Youst cited up to “a trillion dollars” in potential budget cuts facing the Defense Department, a staggering number that speaks much louder about why the department is taking a lead on mobile than the appeal of any number of convenience or productivity apps.

In fact, throughout government it’s clear that mobile deployment has become essential to meeting severe budget cuts and to address the need to lower the cost of government.

Agencies are responding to the call with a burst of innovative approaches to infrastructure consolidation, services-sharing and cloud services, several examples of which we cover in this issue.

The defense IT community, for instance, is working to remove obstacles to opening up mobile networks for a wide range of devices and users, including advances in user authentication and operating system security. For its part, the Navy’s Space and Naval Warfare lab is providing mobility as a service, bundling end-user support, including help desk, security enforcement and software management, to make it easy for remote users to connect regardless of location.
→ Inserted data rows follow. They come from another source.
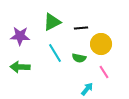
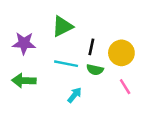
black line: (81, 28) -> (91, 47), moved, turned -72
cyan line: (55, 53) -> (66, 64), turned -48
cyan arrow: (87, 89) -> (74, 95), moved

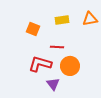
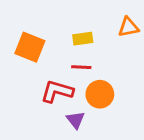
yellow rectangle: (62, 20) -> (83, 39), moved
orange square: (33, 29) -> (30, 47), moved, size x1.5

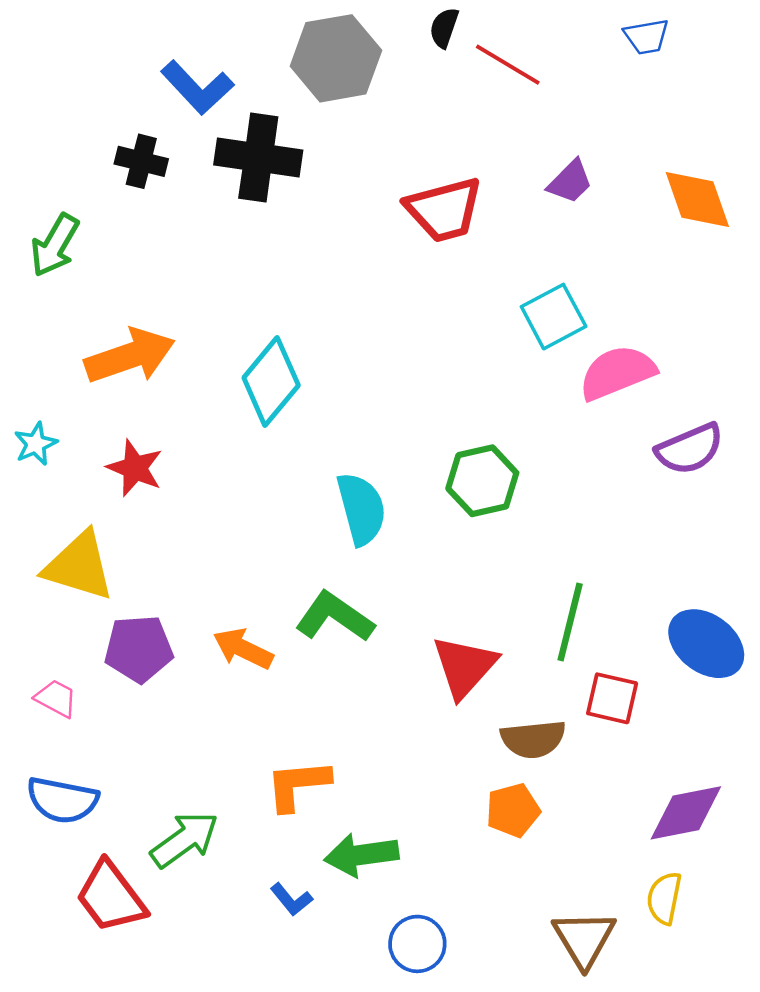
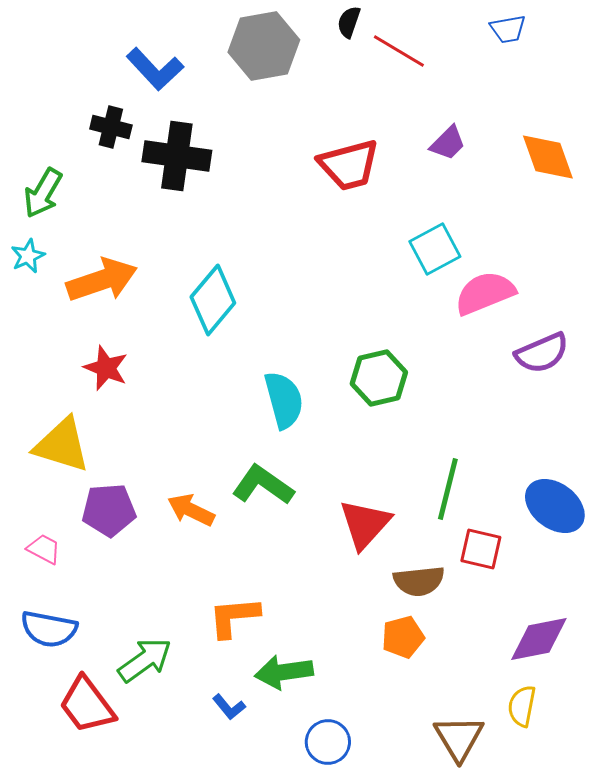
black cross: (258, 158) -> (177, 156), moved
cyan star: (36, 444) -> (28, 256), moved

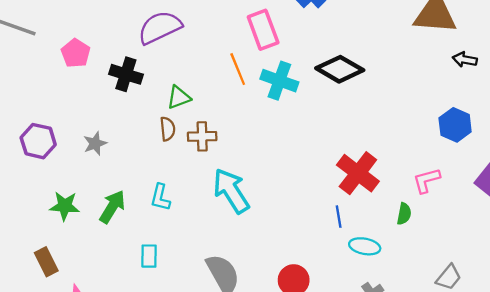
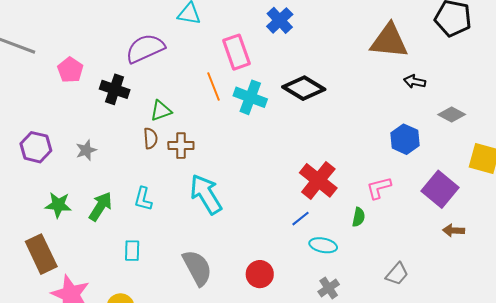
blue line: (339, 217) -> (301, 219), turned 60
brown rectangle: (46, 262) -> (41, 254), size x1.5

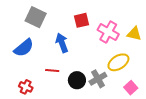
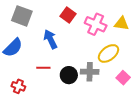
red square: (81, 20) -> (68, 15), turned -35
gray cross: (98, 79) -> (90, 72), turned 36

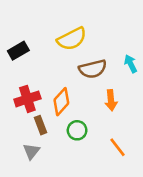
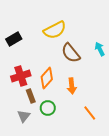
brown semicircle: (93, 69) -> (71, 53), turned 65
orange arrow: (111, 100) -> (72, 86), moved
green circle: (77, 130) -> (48, 108), moved

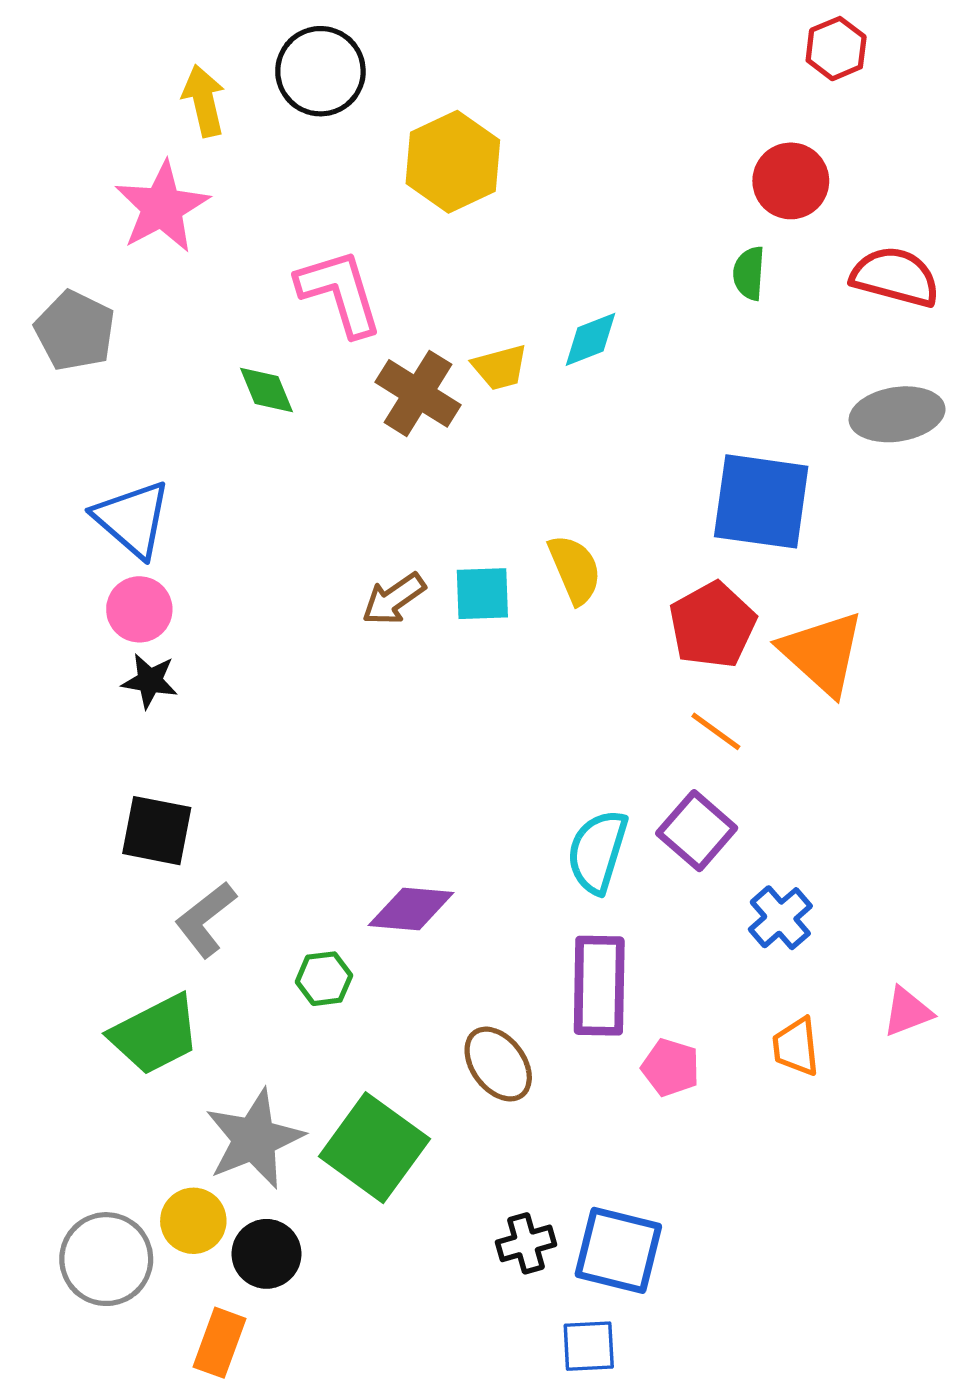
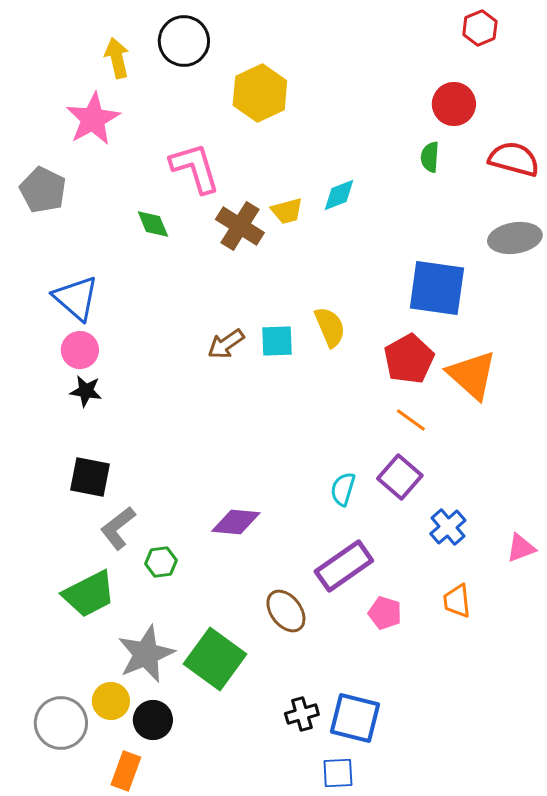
cyan semicircle: (597, 852) -> (343, 489), size x0.7
green hexagon: (324, 979) -> (161, 562), moved
purple rectangle: (599, 986) -> (344, 566), turned 54
pink triangle: (907, 1012) -> (521, 548), moved

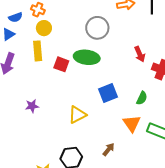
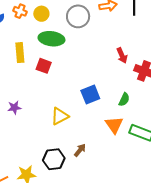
yellow circle: (44, 28) -> (41, 14), moved
gray circle: (97, 28) -> (78, 16), moved
green ellipse: (87, 57) -> (51, 39), moved
brown arrow: (109, 149) -> (80, 150), moved

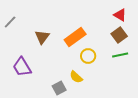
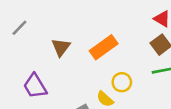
yellow circle: (88, 56) -> (122, 82), moved

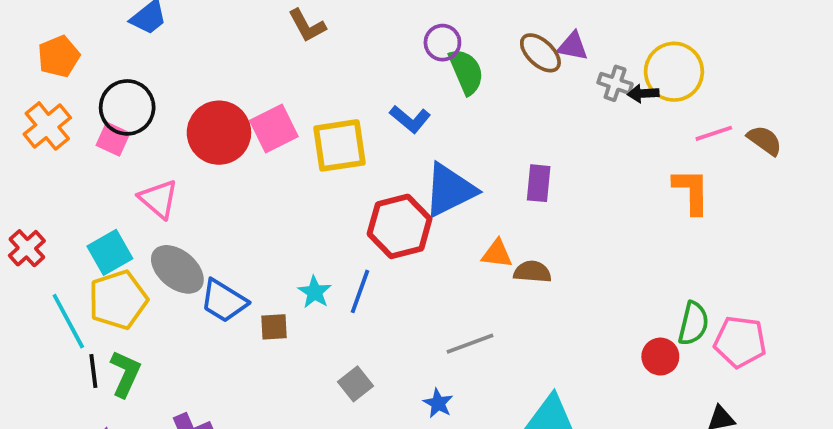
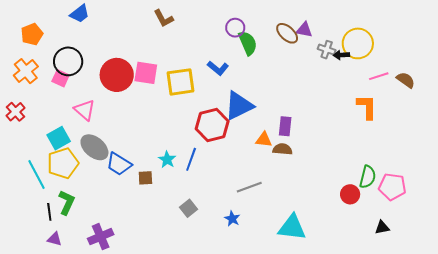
pink square: (274, 129) -> (146, 73), turned 35
purple rectangle: (539, 183) -> (285, 126), moved
red cross: (27, 248) -> (15, 112), moved
black line: (93, 371) -> (49, 212), moved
Meanwhile, state and local governments, facing balanced budgets mandates, are under possibly greater pressure to move to mobile on a mass scale. State IT shops are taking up the challenge: California, for instance, has developed a template for app development that has enabled the state to mount applications in a matter or days and sometimes hours.

But while the public’s demand for mobile is ferocious --  “Our citizens are saying, ‘I want all information, all the time from any device, so give it to me,’” says Utah CIO Steven Fletcher – for government agencies, it’s cost-cutting, not consumer convenience, that’s king.